### WORK TO BE COMPLETED
Make an exact copy of the lines from the top of the entries below through the line with "Unterwegs treffen die". Leave all pictures out.

### Records excerpted from a collection
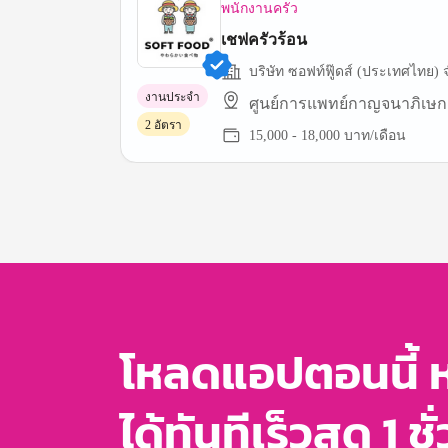
พนักงานครัว
เชฟครัวร้อน
บริษัท ซอฟท์ฟู๊ดส์ (ประเทศไทย) 
งานประจำ
ศูนย์การแพทย์กาญจนาภิเษก
2 อัตรา
15,000 - 18,000 บาท/เดือน
Item
1
of
3
โหลดแอปตอนนี้ 
ได้ทันทีเร็วสุด 1 ชั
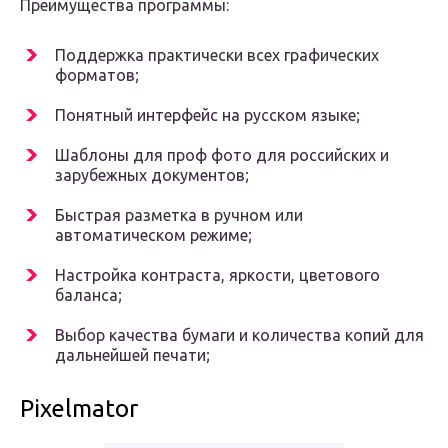
Преимущества программы:
Поддержка практически всех графических
форматов;
Понятный интерфейс на русском языке;
Шаблоны для проф фото для российских и
зарубежных документов;
Быстрая разметка в ручном или
автоматическом режиме;
Настройка контраста, яркости, цветового
баланса;
Выбор качества бумаги и количества копий для
дальнейшей печати;
Pixelmator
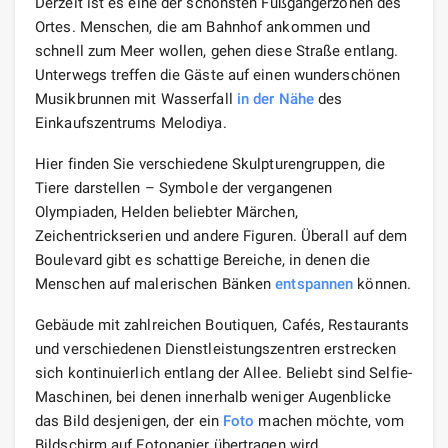
Derzeit ist es eine der schönsten Fußgängerzonen des
Ortes. Menschen, die am Bahnhof ankommen und
schnell zum Meer wollen, gehen diese Straße entlang.
Unterwegs treffen die Gäste auf einen wunderschönen
Musikbrunnen mit Wasserfall
in der Nähe
des
Einkaufszentrums Melodiya.
Hier finden Sie verschiedene Skulpturengruppen, die
Tiere darstellen – Symbole der vergangenen
Olympiaden, Helden beliebter Märchen,
Zeichentrickserien und andere Figuren. Überall auf dem
Boulevard gibt es schattige Bereiche, in denen die
Menschen auf malerischen Bänken
entspannen
können.
Gebäude mit zahlreichen Boutiquen, Cafés, Restaurants
und verschiedenen Dienstleistungszentren erstrecken
sich kontinuierlich entlang der Allee. Beliebt sind Selfie-
Maschinen, bei denen innerhalb weniger Augenblicke
das Bild desjenigen, der ein
Foto
machen möchte, vom
Bildschirm auf Fotopapier übertragen wird.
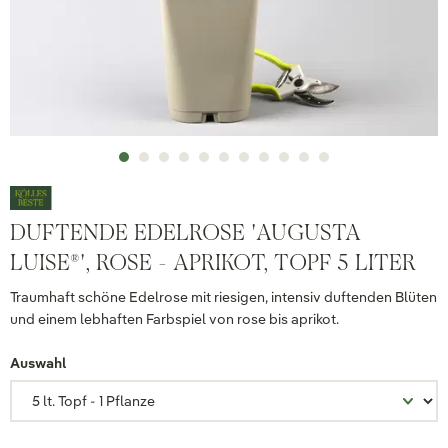
DUFTENDE EDELROSE 'AUGUSTA
LUISE®', ROSE - APRIKOT, TOPF 5 LITER
Traumhaft schöne Edelrose mit riesigen, intensiv duftenden Blüten
und einem lebhaften Farbspiel von rose bis aprikot.
Auswahl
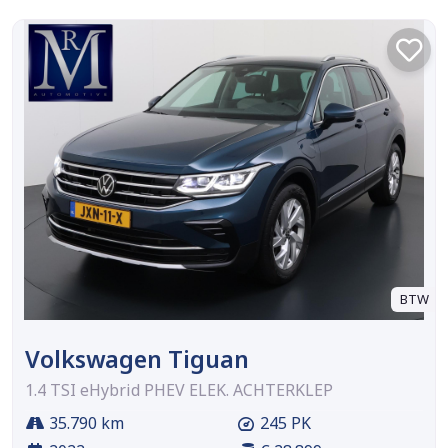
BTW
Volkswagen Tiguan
1.4 TSI eHybrid PHEV ELEK. ACHTERKLEP
35.790 km
245 PK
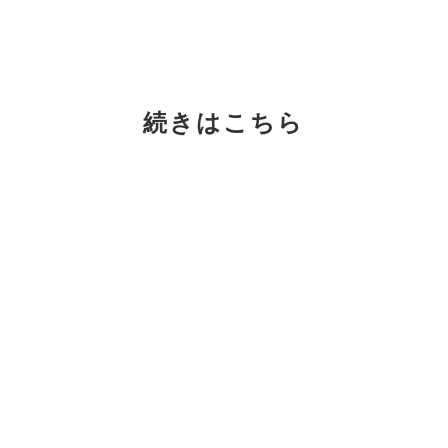
続きはこちら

### RESULT FOR THIS EXERCISE
พนักงานครัว
เชฟครัวร้อน
บริษัท ซอฟท์ฟู๊ดส์ (ประเทศไทย) 
งานประจำ
ศูนย์การแพทย์กาญจนาภิเษก
2 อัตรา
15,000 - 18,000 บาท/เดือน
Item
1
of
3
โหลดแอปตอนนี้ 
ได้ทันทีเร็วสุด 1 ชั
Преимущества программы:
Поддержка практически всех графических
форматов;
Понятный интерфейс на русском языке;
Шаблоны для проф фото для российских и
зарубежных документов;
Быстрая разметка в ручном или
автоматическом режиме;
Настройка контраста, яркости, цветового
баланса;
Выбор качества бумаги и количества копий для
дальнейшей печати;
Pixelmator
Derzeit ist es eine der schönsten Fußgängerzonen des
Ortes. Menschen, die am Bahnhof ankommen und
schnell zum Meer wollen, gehen diese Straße entlang.
Unterwegs treffen die Gäste auf einen wunderschönen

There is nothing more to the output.